Crypto privacy features

Most public blockchains have not added privacy features. Each transaction is publicly posted to the blockchain where anyone can see the sender address, recipient address, amount sent and transaction hash. Still, a recent decision brings crypto-privacy protocols and services into the national spotlight.

The US Treasury Department has sanctioned Tornado Cash – a crypto mixing service used to launder over $7 billion according to the Treasury Department’s official press release. Is this a shot across the bow to privacy-oriented features like mixers, zero-knowledge proofs, ring signatures and stealth addresses?

Let’s start with what Tornado Cash and similar mixing services do. To use Tornado Cash, users must first connect to a Web3 wallet such as MetaMask. They then deposit money into a smart contract that mixes their funds with other users. Users can then withdraw these funds from the mixed pool to a newly created off-chain wallet to the initial deposit address. Through the blending process, services like Tornado Cash break the transaction track.

Think of it as a black box to hide transactions. With enough effort, the authorities can usually find the address of a wallet used to steal money. But when these funds enter the black box, a new wallet can receive the funds without any link to the depositor. The trail is cold. The Lazarus Group, North Korea’s state-sponsored hacking group, used Tornado Cash to transfer over $455 billion to the regime. When these funds can easily be used for nuclear weapons development initiatives, crypto privacy features become a matter of national security. Tornado Cash is just one of many products and services that use mixing.

Why people use privacy features

Despite recent events, crypto’s connection to crime is usually overstated. The idea that crypto is only used for criminal activity stems from Bitcoin’s involvement in the Silk Road. Silk Road was the Amazon of the dark web in the early 2010s, where users could use Bitcoin to buy drugs, fake IDs and other illegal items. The untold story of the Silk Road was that the FBI routinely made Silk Road-related arrests. There were at least 300 Silk Road arrests in less than three years of its existence by some estimates.
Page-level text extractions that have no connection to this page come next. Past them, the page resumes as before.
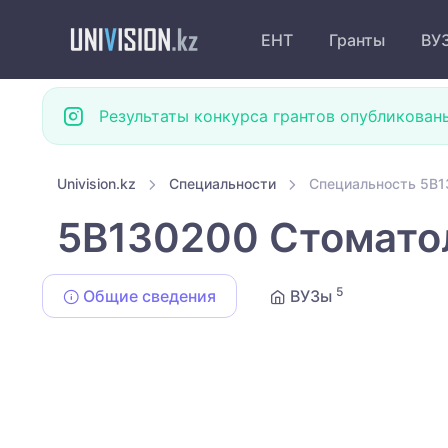
ЕНТ
Гранты
ВУ
Результаты конкурса грантов опубликован
Univision.kz
Специальности
Специальность 5B1
5B130200 Стомато
5
Общие сведения
ВУЗы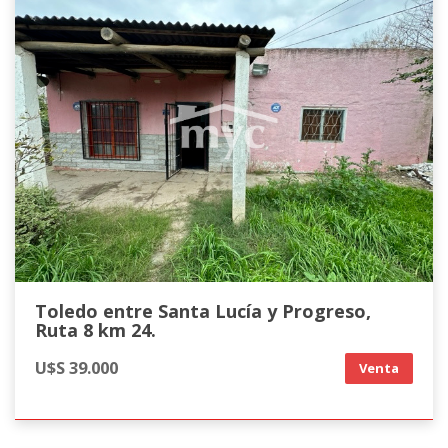
Toledo entre Santa Lucía y Progreso,
Ruta 8 km 24.
U$S 39.000
Venta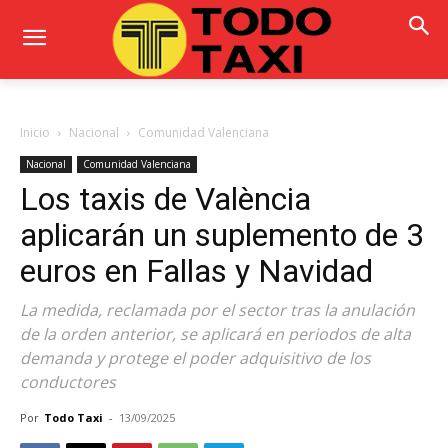
Inicio
Nacional
Comunidad Valenciana
Nacional
Comunidad Valenciana
Los taxis de València
aplicarán un suplemento de 3
euros en Fallas y Navidad
La medida, reclamada por el sector tras la anulación
de la orden anterior, se aplicará en periodos de alta
demanda y protege el poder adquisitivo de los
conductores
Por
Todo Taxi
-
13/09/2025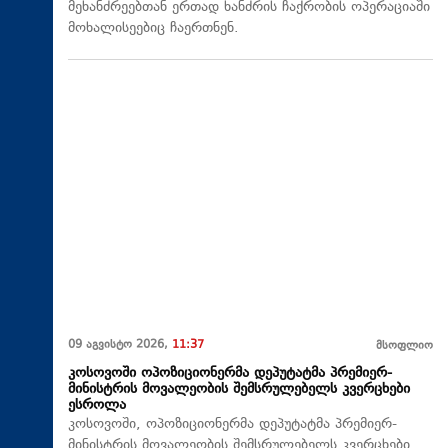
მეხანძრეებთან ერთად ხანძრის ჩაქრობის ოპერაციაში
მოხალისეებიც ჩაერთნენ.
09 აგვისტო 2026,
11:37
მსოფლიო
კოსოვოში ოპოზიციონერმა დეპუტატმა პრემიერ-
მინისტრის მოვალეობის შემსრულებელს კვერცხები
ესროლა
კოსოვოში, ოპოზიციონერმა დეპუტატმა პრემიერ-
მინისტრის მოვალეობის შემსრულებელს კვერცხები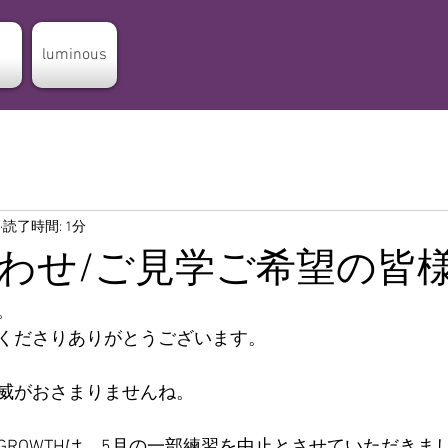
luminous
読了時間: 1分
わせ/ご見学ご希望の皆
。
くださりありがとうございます。
威がおさまりませんね。
GROWTHは、5月の一部練習を中止とさせていただきま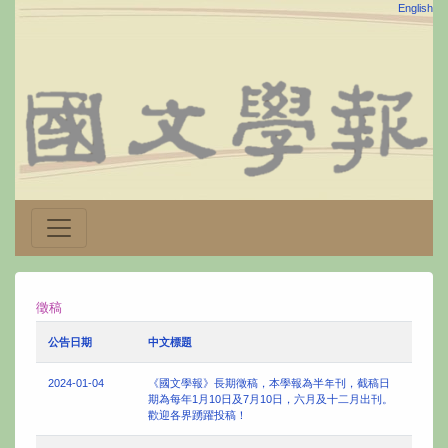
English
徵稿
公告日期
中文標題
2024-01-04
《國文學報》長期徵稿，本學報為半年刊，截稿日
期為每年1月10日及7月10日，六月及十二月出刊。
歡迎各界踴躍投稿！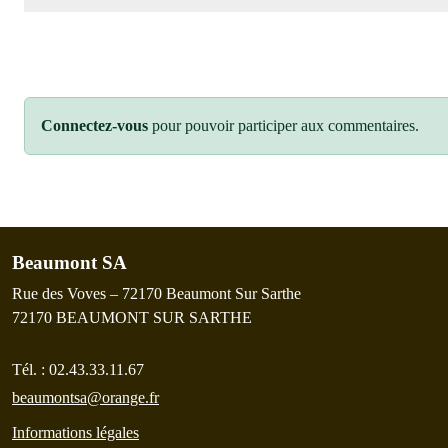
Connectez-vous
pour pouvoir participer aux commentaires.
Beaumont SA
Rue des Voves – 72170 Beaumont Sur Sarthe
72170
BEAUMONT SUR SARTHE
Tél. :
02.43.33.11.67
beaumontsa@orange.fr
Informations légales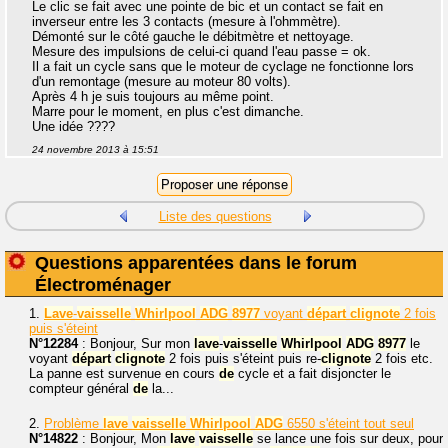
Le clic se fait avec une pointe de bic et un contact se fait en
inverseur entre les 3 contacts (mesure à l'ohmmètre).
Démonté sur le côté gauche le débitmètre et nettoyage.
Mesure des impulsions de celui-ci quand l'eau passe = ok.
Il a fait un cycle sans que le moteur de cyclage ne fonctionne lors
d'un remontage (mesure au moteur 80 volts).
Après 4 h je suis toujours au même point.
Marre pour le moment, en plus c'est dimanche.
Une idée ????
24 novembre 2013 à 15:51
Liste des questions
Questions apparentées dans le forum
Électroménager
1.
Lave
-
vaisselle
Whirlpool
ADG
8977
voyant
départ
clignote
2 fois
puis s'éteint
N°12284
: Bonjour, Sur mon
lave
-
vaisselle
Whirlpool
ADG
8977
le
voyant
départ
clignote
2 fois puis s'éteint puis re-
clignote
2 fois etc.
La panne est survenue en cours
de
cycle et a fait disjoncter le
compteur général
de
la...
2.
Problème
lave
vaisselle
Whirlpool
ADG
6550 s'éteint tout seul
N°14822
: Bonjour, Mon
lave
vaisselle
se lance une fois sur deux, pour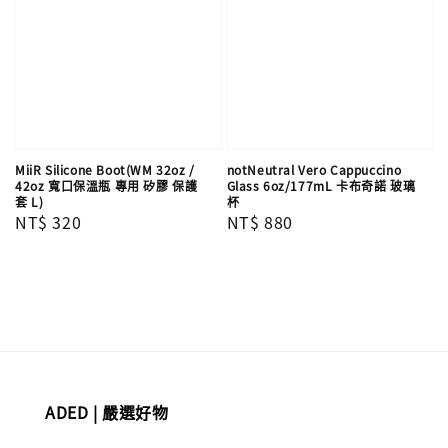
MiiR Silicone Boot(WM 32oz /
notNeutral Vero Cappuccino
42oz 寬口保溫瓶 專用 矽膠 保護
Glass 6oz/177mL 卡布奇諾 玻璃
套 L)
杯
Regular
NT$ 320
Regular
NT$ 880
price
price
ADED | 嚴選好物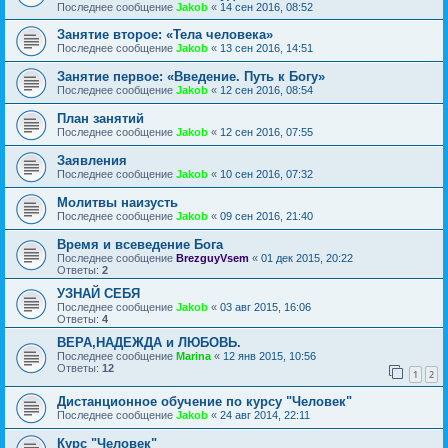
Последнее сообщение
Jakob
«
14 сен 2016, 08:52
Занятие второе: «Тела человека»
Последнее сообщение
Jakob
«
13 сен 2016, 14:51
Занятие первое: «Введение. Путь к Богу»
Последнее сообщение
Jakob
«
12 сен 2016, 08:54
План занятий
Последнее сообщение
Jakob
«
12 сен 2016, 07:55
Заявления
Последнее сообщение
Jakob
«
10 сен 2016, 07:32
Молитвы наизусть
Последнее сообщение
Jakob
«
09 сен 2016, 21:40
Время и всеведение Бога
Последнее сообщение
BrezguyVsem
«
01 дек 2015, 20:22
Ответы:
2
УЗНАЙ СЕБЯ
Последнее сообщение
Jakob
«
03 авг 2015, 16:06
Ответы:
4
ВЕРА,НАДЕЖДА и ЛЮБОВЬ.
Последнее сообщение
Marina
«
12 янв 2015, 10:56
Ответы:
12
1
2
Дистанционное обучение по курсу "Человек"
Последнее сообщение
Jakob
«
24 авг 2014, 22:11
Курс "Человек"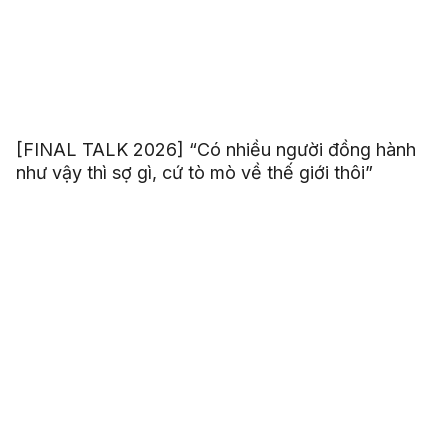
[FINAL TALK 2026] “Có nhiều người đồng hành
như vậy thì sợ gì, cứ tò mò về thế giới thôi”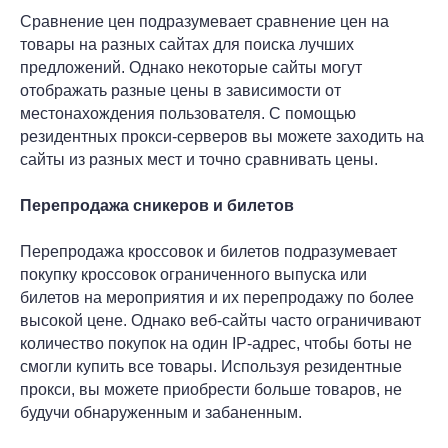
Сравнение цен подразумевает сравнение цен на
товары на разных сайтах для поиска лучших
предложений. Однако некоторые сайты могут
отображать разные цены в зависимости от
местонахождения пользователя. С помощью
резидентных прокси-серверов вы можете заходить на
сайты из разных мест и точно сравнивать цены.
Перепродажа сникеров и билетов
Перепродажа кроссовок и билетов подразумевает
покупку кроссовок ограниченного выпуска или
билетов на мероприятия и их перепродажу по более
высокой цене. Однако веб-сайты часто ограничивают
количество покупок на один IP-адрес, чтобы боты не
смогли купить все товары. Используя резидентные
прокси, вы можете приобрести больше товаров, не
будучи обнаруженным и забаненным.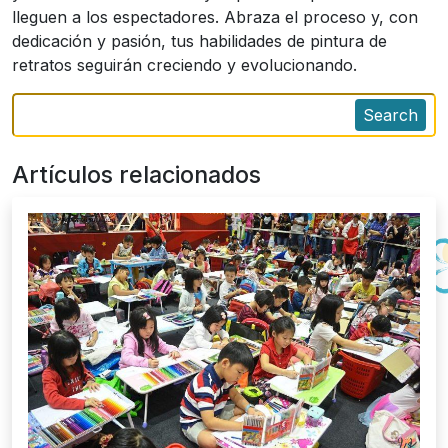
lleguen a los espectadores. Abraza el proceso y, con
dedicación y pasión, tus habilidades de pintura de
retratos seguirán creciendo y evolucionando.
Search
Artículos relacionados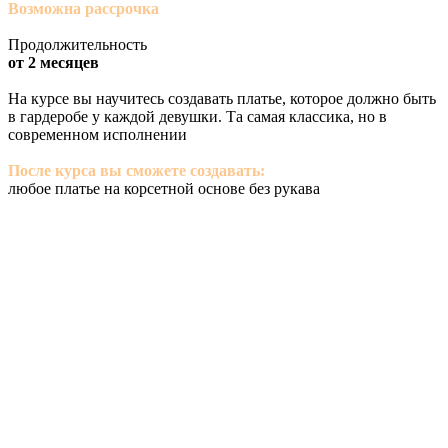
Возможна рассрочка
Продолжительность
от 2 месяцев
На курсе вы научитесь создавать платье, которое должно быть
в гардеробе у каждой девушки. Та самая классика, но в
современном исполнении
После курса вы сможете создавать:
любое платье на корсетной основе без рукава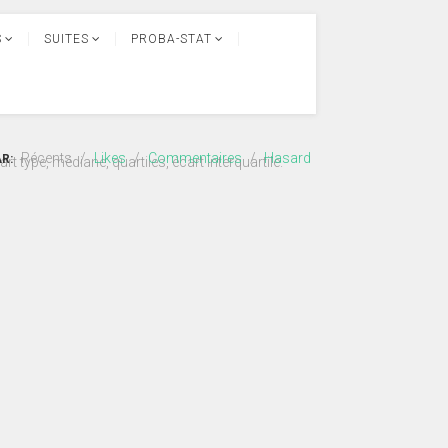
S
SUITES
PROBA-STAT
Récents
/
Likes
/
Commentaires
/
Hasard
AR:
t type, médiane, quartiles, écart interquartile.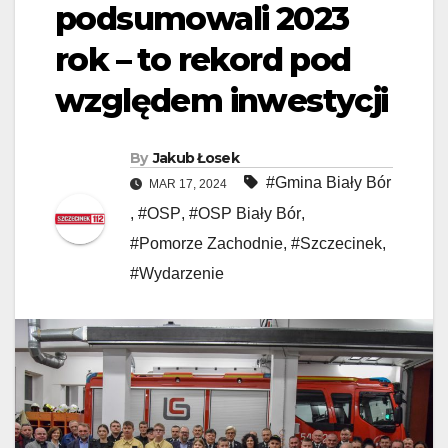
podsumowali 2023
rok – to rekord pod
względem inwestycji
By
Jakub Łosek
#Gmina Biały Bór
MAR 17, 2024
,
#OSP
,
#OSP Biały Bór
,
#Pomorze Zachodnie
,
#Szczecinek
,
#Wydarzenie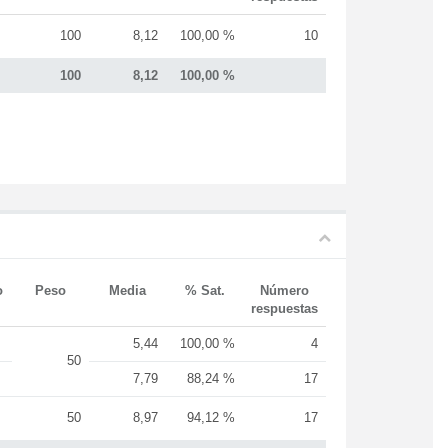
100
8,12
100,00 %
10
100
8,12
100,00 %
o
Peso
Media
% Sat.
Número
respuestas
5,44
100,00 %
4
50
7,79
88,24 %
17
50
8,97
94,12 %
17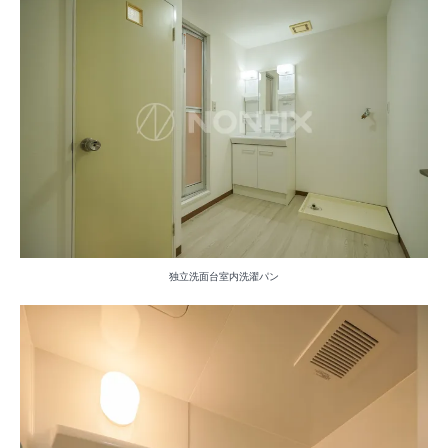
独立洗面台室内洗濯パン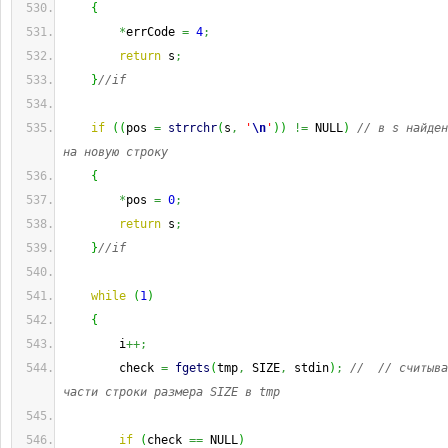
{
*
errCode 
=
4
;
return
 s
;
}
//if
if
(
(
pos 
=
strrchr
(
s
,
'
\n
'
)
)
!=
 NULL
)
// в s найден
на новую строку
{
*
pos 
=
0
;
return
 s
;
}
//if
while
(
1
)
{
        i
++;
        check 
=
fgets
(
tmp
,
 SIZE
,
 stdin
)
;
//  // считыва
части строки размера SIZE в tmp
if
(
check 
==
 NULL
)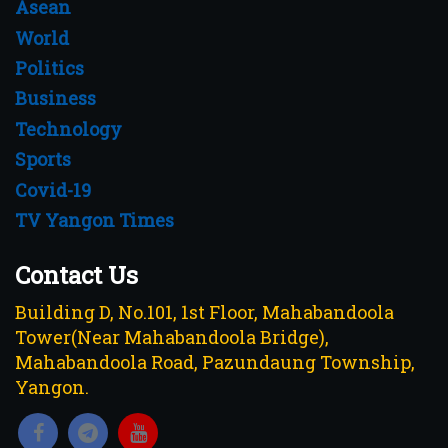
Asean
World
Politics
Business
Technology
Sports
Covid-19
TV Yangon Times
Contact Us
Building D, No.101, 1st Floor, Mahabandoola
Tower(Near Mahabandoola Bridge),
Mahabandoola Road, Pazundaung Township,
Yangon.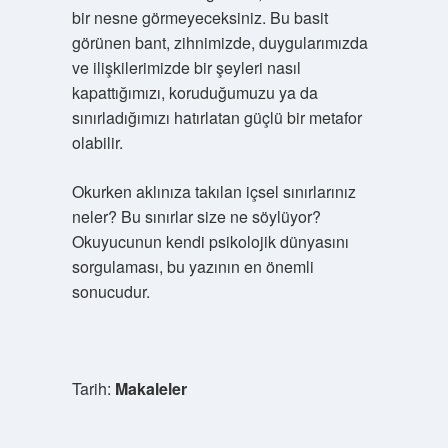
bir nesne görmeyeceksiniz. Bu basit
görünen bant, zihnimizde, duygularımızda
ve ilişkilerimizde bir şeyleri nasıl
kapattığımızı, koruduğumuzu ya da
sınırladığımızı hatırlatan güçlü bir metafor
olabilir.
Okurken aklınıza takılan içsel sınırlarınız
neler? Bu sınırlar size ne söylüyor?
Okuyucunun kendi psikolojik dünyasını
sorgulaması, bu yazının en önemli
sonucudur.
Tarih:
Makaleler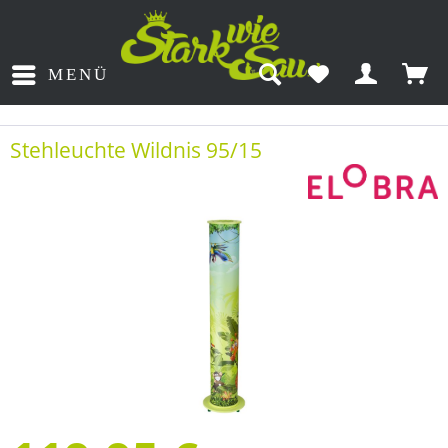
MENÜ
Stehleuchte Wildnis 95/15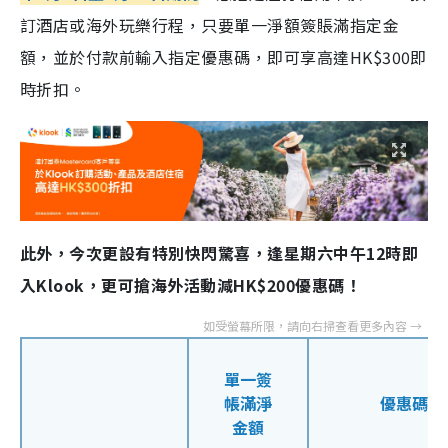
訂酒店或海外玩樂行程，只要單一淨額簽賬滿指定金
額，並於付款前輸入指定優惠碼，即可享高達HK$300即
時折扣。
此外，今次更設有特別快閃驚喜，逢星期六中午12時即
入Klook，更可搶海外活動減HK$200優惠碼！
單一簽
帳滿淨
優惠碼
金額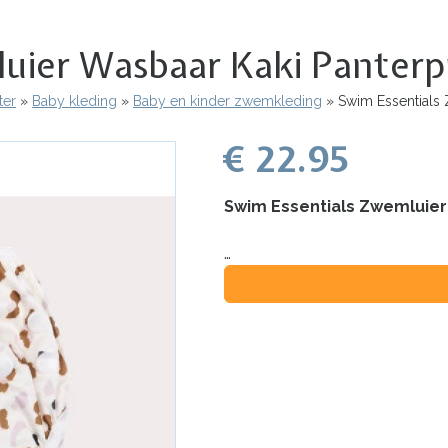
uier Wasbaar Kaki Panterpr
ter
Baby kleding
Baby en kinder zwemkleding
Swim Essentials 
€ 22.95
Swim Essentials Zwemluier 
…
In truth, public cryptocurrencies are terrible money laundering tools because all transactions appear on the blockchain. If you know someone’s wallet address, you can see their entire transaction history and the assets associated with that wallet. Blockchain forensics can often link public transactions to real-world users, leading to easy arrests. In fact, according to the 2022 Crypto Crime Report by Chainalysis, only 0.15% of all cryptocurrency transaction volume in 2021 was linked to illegal activity.

Privacy-minded individuals prefer not to have all transactions publicly available on blockchain explorers such as etherscan. There may also be legitimate use cases where privacy is justified such as political donations, dissident journalists or witness protection. Mixers are just one of several privacy-focused features. Others include zero-knowledge proofs, ring signatures, and stealth addresses.

Zero proof of knowledge

With zero-knowledge proof, a party can prove something without revealing more information than necessary. For example, you can prove that you validated a transaction without revealing your public key, or you can prove that your wallet meets a minimum balance without revealing the full amount. It is also the main feature of Zcash, a popular privacy coin.

Zero-knowledge credentials play two major roles in the Web3 movement. Firstly, they ensure data protection. Potential applications include anonymous voting, transactions and digital identity protection. The second role involves giving blockchains the possibility of higher throughput. Zero knowledge aggregates batch transactions into a single proof. Instead of verifying each transaction, validators verify the proof, which results in faster processing times.

Ring signatures and stealth addresses

This technology is used by the privacy coin Monero. With a ring signature, a digital signature is created with the signature itself and a group of decoy signatures. The identity of the signer itself is hidden in a set of possible signers. A stealth address is a one-time public address that is generated for someone to receive money. It is not publicly linked to the wallet address like Bitcoin or Ethereum. Therefore, sharing an address does not give a user access to view your transaction history and held assets.

Monero is currently the leading privacy coin with a market cap of $2.8 billion. While Zcash gives users the choice of regular or shielded transactions, all Monero transactions are private.

Conclusion

A sensible policy for crypto privacy features will involve a balanced approach. Privacy features such as mixers, no-knowledge proofs, ring signatures and stealth addresses give criminals an opportunity to hide stolen funds. The link between The Lazarus Group and Tornado Cash makes that clear.

However, let’s also remember that governments will likely adopt the same privacy features in the near future. Without zero-knowledge proof, everyone’s transaction history on a central bank’s digital currency network will be public information. Paying someone back for dinner will also give you access to their spending habits or seeing someone’s digital identity when they walk into a bar will also give you access to their medical records. Although easier said than done, the goal is to minimize illegal activity while maximizing privacy.

The aforementioned functions are necessary to protect privacy in the digital age. Some use cases should be limited, while others should be allowed to flourish. Like protecting consumers, preventing illegal activity without stifling innovation is a balancing act.